What differences will I get if I shoot the scene with a narrow-angle lens (from the same position as I would have done with the wide lens) and stitch the images with Hugin or Autostitch, e.g. in terms of relative proportions of near and far objects and depth of field?


What stitching mode (e.g. spherical, cylindrical or rectilinear) should I use to best simulate a wide-angle lens?


Thanks!



Answer




What differences will I get if I shoot the scene with a narrow-angle lens (from the same position as I would have done with the wide lens) and stitch the images with Hugin or Autostitch, e.g. in terms of relative proportions of near and far objects and depth of field?
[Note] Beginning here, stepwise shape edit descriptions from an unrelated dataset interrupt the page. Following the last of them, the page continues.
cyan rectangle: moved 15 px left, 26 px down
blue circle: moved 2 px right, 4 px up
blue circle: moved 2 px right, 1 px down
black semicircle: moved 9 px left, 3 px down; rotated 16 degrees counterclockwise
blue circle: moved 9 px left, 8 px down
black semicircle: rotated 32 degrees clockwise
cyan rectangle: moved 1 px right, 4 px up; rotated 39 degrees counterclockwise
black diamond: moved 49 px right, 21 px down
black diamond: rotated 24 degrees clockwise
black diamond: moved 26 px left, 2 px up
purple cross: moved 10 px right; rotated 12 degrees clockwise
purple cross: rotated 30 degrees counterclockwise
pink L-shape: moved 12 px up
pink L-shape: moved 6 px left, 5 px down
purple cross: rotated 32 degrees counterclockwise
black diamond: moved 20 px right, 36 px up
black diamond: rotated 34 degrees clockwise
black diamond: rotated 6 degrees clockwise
The differences are those dictated by the lens. A stitched panorama typically won't have the "feel" of a wide angle lens, because it won't have the barrel distortion such a lens typically exhibits, and the DoF will be determined by the lens/aperture setting/subject distance you're using. For landscape usage, in the f/8-f/16 arena, chances are that depth of field won't be noticeably different, but stitching will sometimes create more background blur with longer lenses at wider apertures, which is why portrait photographers sometimes go Brenizer Method.


For my tastes, ultrawide and wide angle lenses tend to exhibit more "funk", while a stitched panorama (assuming a not super-wide typical landscape pano) exhibits greater "calm." One isn't necessarily better than the other but they do taste a little different.
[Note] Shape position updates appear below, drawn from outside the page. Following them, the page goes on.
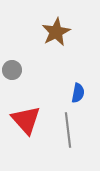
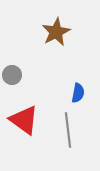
gray circle: moved 5 px down
red triangle: moved 2 px left; rotated 12 degrees counterclockwise
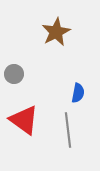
gray circle: moved 2 px right, 1 px up
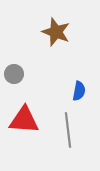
brown star: rotated 24 degrees counterclockwise
blue semicircle: moved 1 px right, 2 px up
red triangle: rotated 32 degrees counterclockwise
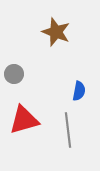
red triangle: rotated 20 degrees counterclockwise
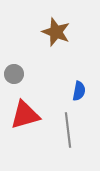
red triangle: moved 1 px right, 5 px up
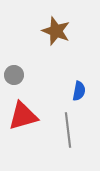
brown star: moved 1 px up
gray circle: moved 1 px down
red triangle: moved 2 px left, 1 px down
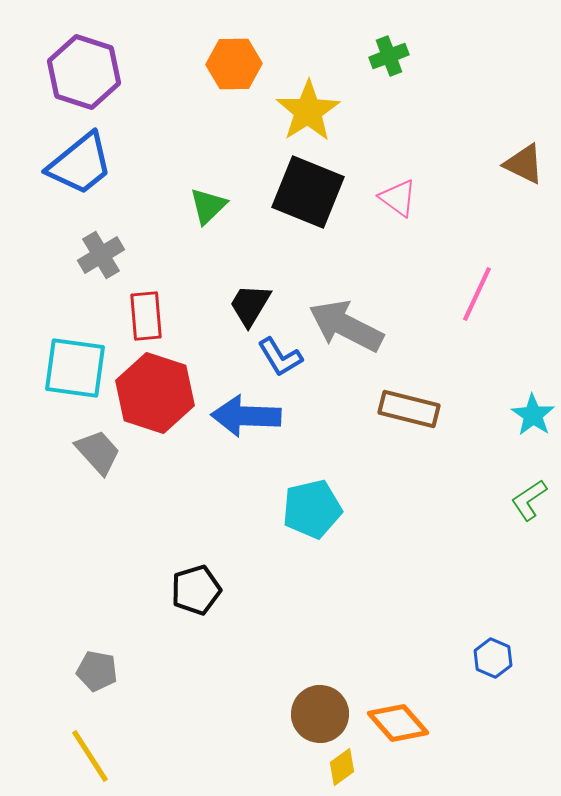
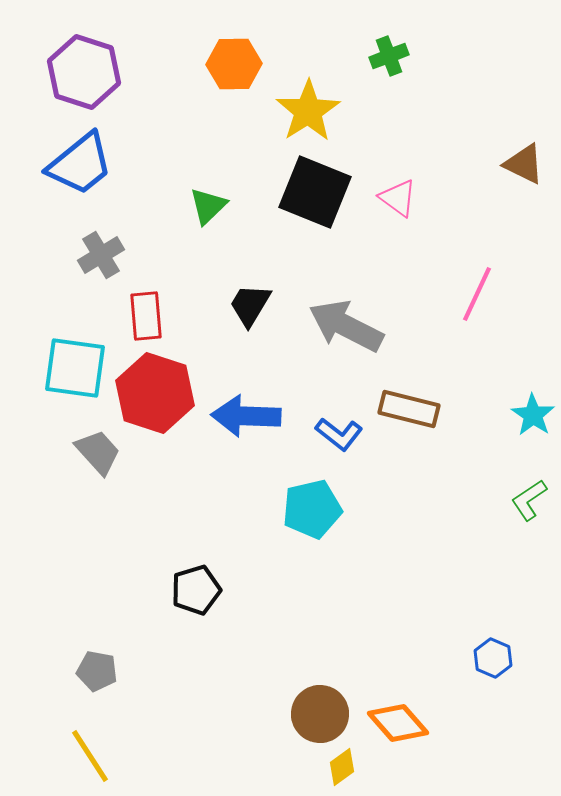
black square: moved 7 px right
blue L-shape: moved 59 px right, 77 px down; rotated 21 degrees counterclockwise
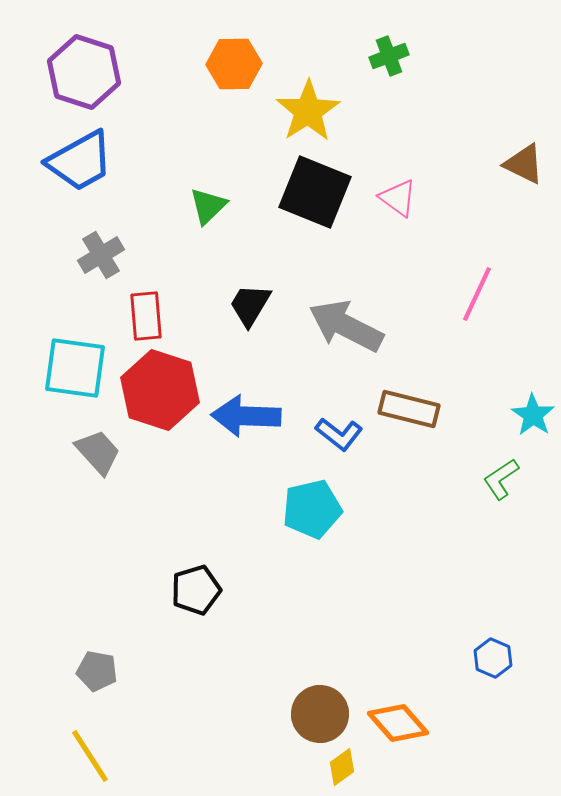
blue trapezoid: moved 3 px up; rotated 10 degrees clockwise
red hexagon: moved 5 px right, 3 px up
green L-shape: moved 28 px left, 21 px up
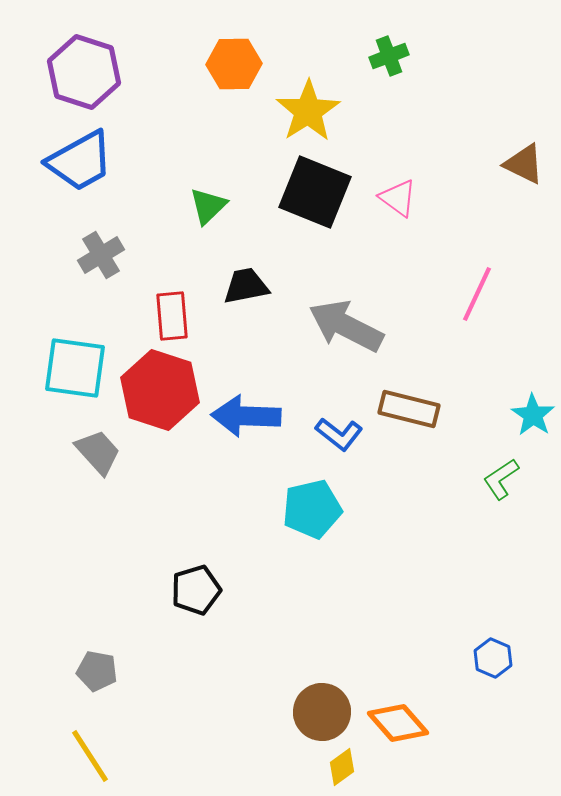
black trapezoid: moved 4 px left, 19 px up; rotated 48 degrees clockwise
red rectangle: moved 26 px right
brown circle: moved 2 px right, 2 px up
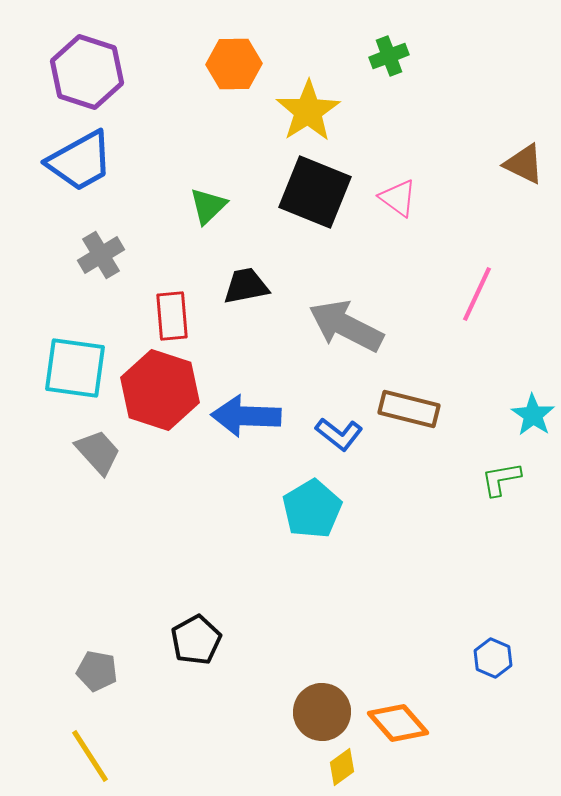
purple hexagon: moved 3 px right
green L-shape: rotated 24 degrees clockwise
cyan pentagon: rotated 18 degrees counterclockwise
black pentagon: moved 50 px down; rotated 12 degrees counterclockwise
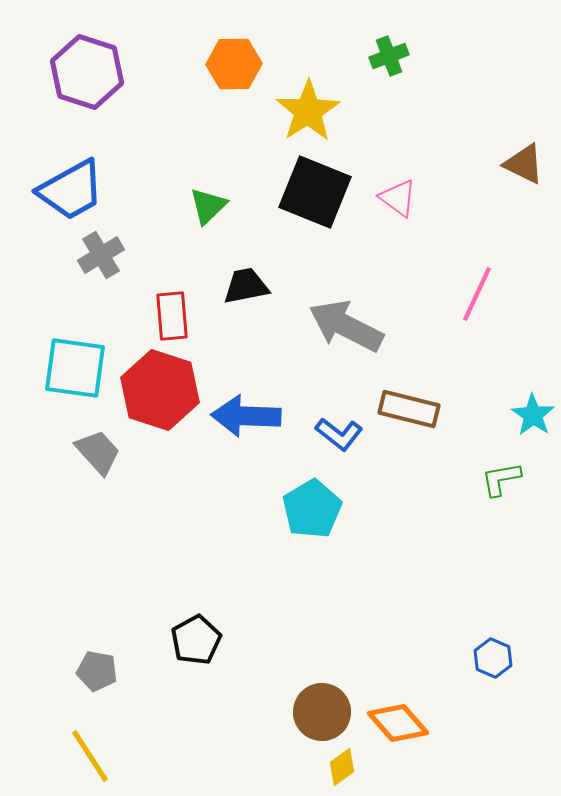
blue trapezoid: moved 9 px left, 29 px down
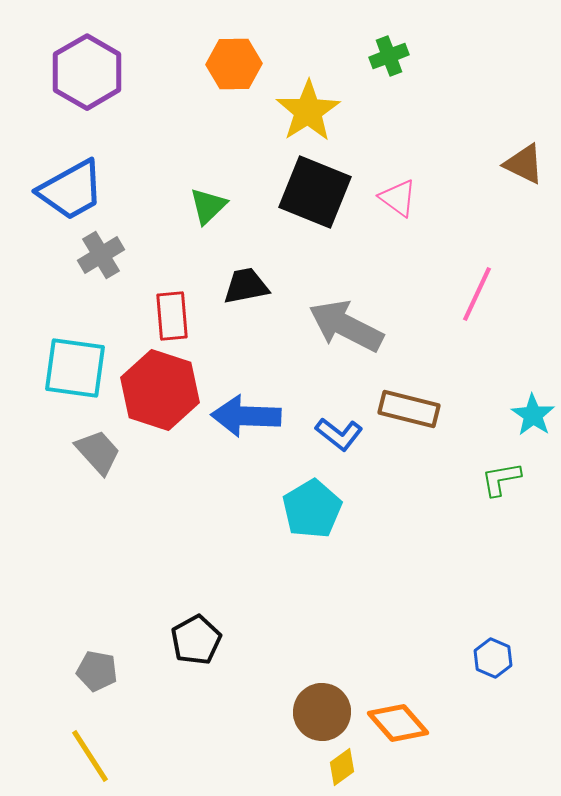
purple hexagon: rotated 12 degrees clockwise
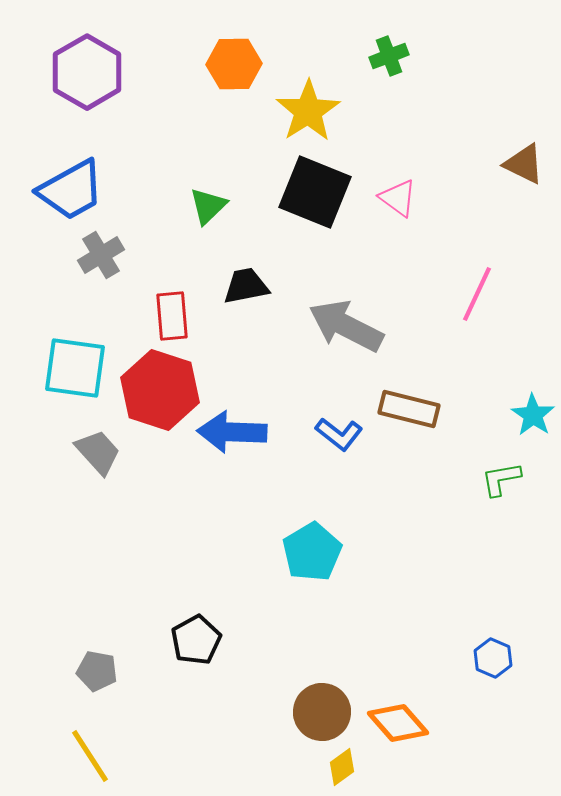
blue arrow: moved 14 px left, 16 px down
cyan pentagon: moved 43 px down
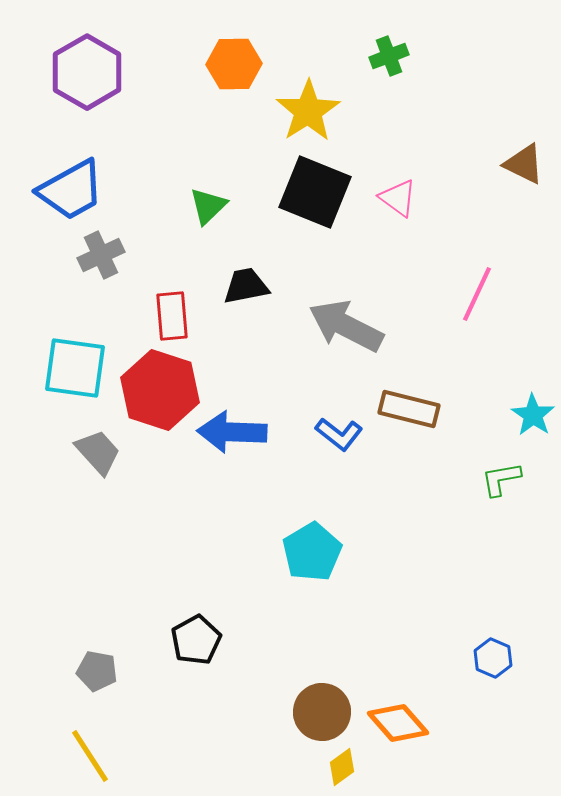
gray cross: rotated 6 degrees clockwise
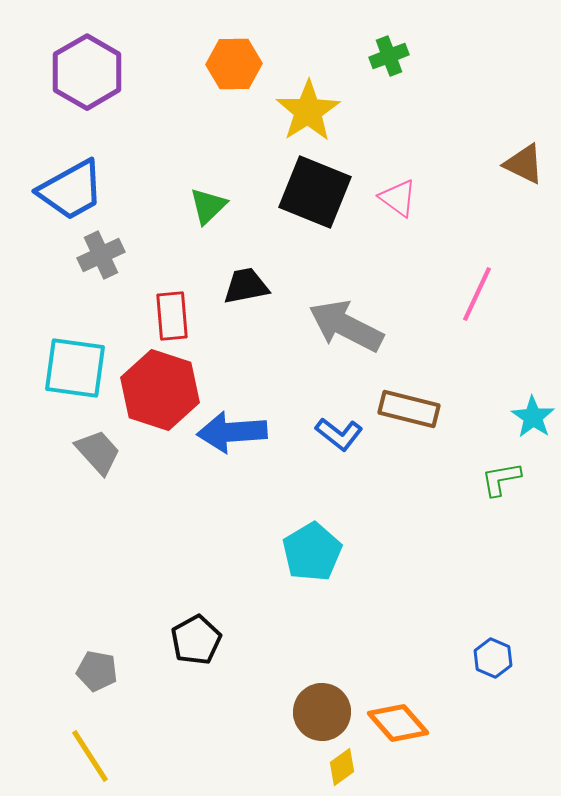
cyan star: moved 2 px down
blue arrow: rotated 6 degrees counterclockwise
And, of course, there's the issue of ghosts/clones with moving subjects with any post-processing method that involves combining multiple images.



What stitching mode (e.g. spherical, cylindrical or rectilinear) should I use to best simulate a wide-angle lens?



It depends on how much distortion you like, what kind of distortion you like, and the angle of view of the final panorama. Cylindrical is most likely to be your go-to if you're shooting not-super-wide landscape panoramas that are a handful of member images. Equirectangular/spherical works better if you're doing 360x180s spherical panos, but stereographic is a good place to go if you're going so wide that cylindrical and rectilinear are causing issues. Rectilinear, oddly, may be the worst choice of all for very wide panoramas, because of the extreme distortion and shape that will result (the image gets pulled into an X-like shape), and is probably only going to be good if you're shooting a small number of images with a normalish lens or using a telephoto lens. However, none of these projections is particularly good at simulating an ultrawide, because in most stitching programs lens distortion is corrected for prior to stitching, and then mapped out along one of these projections, none of which really simulate an ultrawide lens with barrel distortion. Fisheye can simulate a fisheye's equisolid mapping pretty well, but that's far more extreme than an ultrawide lens will give you.


If what you really really really want is the effect of shooting with an ultrawide lens, I'd say go get an ultrawide lens, and don't bother with panorama stitching. OTOH, you may find that panorama stitching is its own reward, rather than a mere ultrawide substitute.